Welk effect heeft LSD op glutamaat?
LSD heeft een effect op de neurotransmitter glutamaat in de hersenen. Glutamaat is een excitatoire neurotransmitter die betrokken is bij de communicatie tussen zenuwcellen. LSD kan de activiteit van glutamaat in de hersenen veranderen door te binden aan de 5-HT2A-receptoren, die verspreid zijn in het brein.
Door de binding van LSD aan deze receptoren kan de balans tussen glutamaat en GABA veranderen. In sommige gedeelten van het brein is meer glutamaat een voordeel en in de hippocampus geeft een lager glutamaat-gehalte in verhouding tot GABA meer rust. Dit lijkt bij het gebruik van LSD het geval te zijn. Zie de werking van LSD op de afbeelding hieronder.

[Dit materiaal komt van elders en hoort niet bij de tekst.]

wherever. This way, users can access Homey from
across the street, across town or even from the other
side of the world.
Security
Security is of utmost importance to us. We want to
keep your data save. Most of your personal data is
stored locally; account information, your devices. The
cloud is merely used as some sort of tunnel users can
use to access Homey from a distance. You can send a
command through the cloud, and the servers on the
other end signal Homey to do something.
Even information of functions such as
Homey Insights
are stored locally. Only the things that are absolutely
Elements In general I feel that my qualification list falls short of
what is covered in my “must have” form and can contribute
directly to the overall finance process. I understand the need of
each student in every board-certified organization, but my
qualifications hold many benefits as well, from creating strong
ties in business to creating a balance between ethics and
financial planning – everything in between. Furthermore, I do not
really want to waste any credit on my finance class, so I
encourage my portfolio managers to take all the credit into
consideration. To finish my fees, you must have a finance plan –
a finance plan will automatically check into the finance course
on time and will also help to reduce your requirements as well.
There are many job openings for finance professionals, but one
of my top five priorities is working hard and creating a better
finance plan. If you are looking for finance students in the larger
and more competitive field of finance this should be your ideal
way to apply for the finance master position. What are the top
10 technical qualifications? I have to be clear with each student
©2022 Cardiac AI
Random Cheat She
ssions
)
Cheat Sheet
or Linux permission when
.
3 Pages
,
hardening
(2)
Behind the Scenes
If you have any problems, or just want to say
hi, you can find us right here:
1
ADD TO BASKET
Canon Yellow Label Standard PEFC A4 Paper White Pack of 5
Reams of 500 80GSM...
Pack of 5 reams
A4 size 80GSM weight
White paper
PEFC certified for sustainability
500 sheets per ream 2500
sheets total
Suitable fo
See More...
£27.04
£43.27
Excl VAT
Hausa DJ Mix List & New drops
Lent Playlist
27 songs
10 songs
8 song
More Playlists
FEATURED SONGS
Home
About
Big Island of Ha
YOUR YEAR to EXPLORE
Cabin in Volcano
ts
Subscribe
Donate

Neurobiologische mechanismen: LSD werkt primair als partiële agonist op serotonine-5-HT₂A-receptoren (evenals 5-HT₂C, 5-HT₁A, D₂, enz.). Activering van 5-HT₂A op piramidale neuronen in de cortex leidt tot toegenomen glutamaatafgifte (glutamaatrelease) in de prefrontale cortex. Tegelijkertijd kan LSD via 5-HT₁A-receptoren een remmend effect hebben (bijv. op GABA-remmende neuronen of hippocampale circuits). Zo zijn minstens twee glutamaterge routes voorgesteld: (1) 5-HT₂A-gestimuleerde excitatie van piramidale cellen die glutamaat vrijgeven, en (2) 5-HT₁A-gemedieerde toename van inhibitie (met name in hippocampus). Recent onderzoek toont bovendien dat LSD de presynaptische glutamaatdynamiek kan moduleren: in corticale neuronen reduceerde LSD bijvoorbeeld de Ca²⁺-instroom en verkleinde het het reserveblaasjespakket, wat de glutamaatafgifte kan veranderen. Deze signalen activeren downstream paden (mTOR, BDNF, etc.) die synaptische plasticiteit bevorderen.

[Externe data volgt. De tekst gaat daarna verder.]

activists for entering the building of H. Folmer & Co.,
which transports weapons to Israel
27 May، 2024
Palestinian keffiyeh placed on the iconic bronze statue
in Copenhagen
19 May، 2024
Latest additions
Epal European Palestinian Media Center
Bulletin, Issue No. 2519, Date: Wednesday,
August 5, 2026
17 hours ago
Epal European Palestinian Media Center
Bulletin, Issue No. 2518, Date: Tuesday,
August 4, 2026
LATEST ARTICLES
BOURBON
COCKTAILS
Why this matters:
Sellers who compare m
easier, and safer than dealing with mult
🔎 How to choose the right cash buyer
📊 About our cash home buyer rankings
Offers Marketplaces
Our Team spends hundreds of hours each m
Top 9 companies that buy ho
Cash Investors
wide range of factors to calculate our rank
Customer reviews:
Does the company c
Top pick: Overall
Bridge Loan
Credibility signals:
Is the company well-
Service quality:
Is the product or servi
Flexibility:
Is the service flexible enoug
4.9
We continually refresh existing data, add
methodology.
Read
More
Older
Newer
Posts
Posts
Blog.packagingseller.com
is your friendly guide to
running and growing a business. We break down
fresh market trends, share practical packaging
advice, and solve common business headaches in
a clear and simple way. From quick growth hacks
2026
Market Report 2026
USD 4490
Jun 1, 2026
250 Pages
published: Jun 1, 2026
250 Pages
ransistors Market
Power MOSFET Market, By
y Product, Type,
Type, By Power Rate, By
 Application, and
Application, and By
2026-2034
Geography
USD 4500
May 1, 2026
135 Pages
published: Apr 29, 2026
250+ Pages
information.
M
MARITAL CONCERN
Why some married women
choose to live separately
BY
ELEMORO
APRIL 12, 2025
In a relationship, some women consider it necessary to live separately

LSD heeft ook invloed op andere glutamaterge netwerken. Bijvoorbeeld in de visuele cortex vinden we veel 5-HT₂A-receptoren; LSD verhoogt de activiteit en connectiviteit van V1 sterk, wat samenhangt met visuele hallucinaties. Verder beïnvloedt LSD mesocorticolimbische paden (D₂- en 5-HT₁A-actie in ventrale striatum) en sensorische cortex, maar specifieke glutamaatchanges zijn hier weinig onderzocht. In het algemeen lijkt LSD voornamelijk de glutamaterge neurotransmissie in het cortex-brede netwerk te ‘fluten’ (frontaal, visueel) terwijl subcorticale remming (thalamus) wordt opgeheven.

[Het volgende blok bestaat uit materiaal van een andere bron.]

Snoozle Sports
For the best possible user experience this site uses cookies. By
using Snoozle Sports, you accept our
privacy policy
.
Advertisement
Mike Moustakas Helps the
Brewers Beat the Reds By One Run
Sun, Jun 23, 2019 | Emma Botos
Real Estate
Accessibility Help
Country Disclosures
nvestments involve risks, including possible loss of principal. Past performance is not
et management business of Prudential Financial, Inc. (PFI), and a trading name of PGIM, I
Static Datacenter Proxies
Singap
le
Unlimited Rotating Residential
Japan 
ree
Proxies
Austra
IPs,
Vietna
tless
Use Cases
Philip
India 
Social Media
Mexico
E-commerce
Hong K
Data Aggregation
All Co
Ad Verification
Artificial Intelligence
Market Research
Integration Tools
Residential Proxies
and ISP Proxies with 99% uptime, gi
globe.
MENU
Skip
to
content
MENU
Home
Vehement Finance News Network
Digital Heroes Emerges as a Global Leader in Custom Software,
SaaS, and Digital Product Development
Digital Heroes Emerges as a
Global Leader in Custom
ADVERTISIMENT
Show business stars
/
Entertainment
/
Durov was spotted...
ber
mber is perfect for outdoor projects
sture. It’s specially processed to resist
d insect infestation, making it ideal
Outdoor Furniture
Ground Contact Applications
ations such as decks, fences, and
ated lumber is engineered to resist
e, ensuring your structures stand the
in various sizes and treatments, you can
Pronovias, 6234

LSD’s glutamaatmodulatie gaat gepaard met duidelijk meetbare gedragsveranderingen. Acuut vermindert LSD werkgeheugen, flexibiliteit en executieve functies – waarschijnlijk door overactivatie van prefrontale circuits via 5-HT₂A. Intrigerend genoeg tonen sommige tests juist verbeteringen in frontaal-afhankelijke geheugenopdrachten na LSD, mogelijk gerelateerd aan de langere-termijn plasticiteitsbevorderende effecten van extra glutamaat. Subjectief ervaren gebruikers sterke hallucinaties, die neurobeeldstudies koppelen aan verhoogde corticale glutamatexcitatie: bijv. grotere connectiviteit van de visuele cortex correleert met scores op visuele hallucinaties. Ego-dissolutie hangt samen met verminderde communicatie tussen hippocampale/parahippocampale gebieden en de cingulate cortex, wat past bij psychedelica-onderzoek waarin glutamaatveranderingen in deze regio’s de zelfrepresentatie beïnvloeden. Ook werd geobserveerd dat LSD positieve sociale en emotionele effecten (meer empathie, verbondenheid) induceert, mogelijk door ontremming van glutamaterge top-down beïnvloeding van limbische systemen.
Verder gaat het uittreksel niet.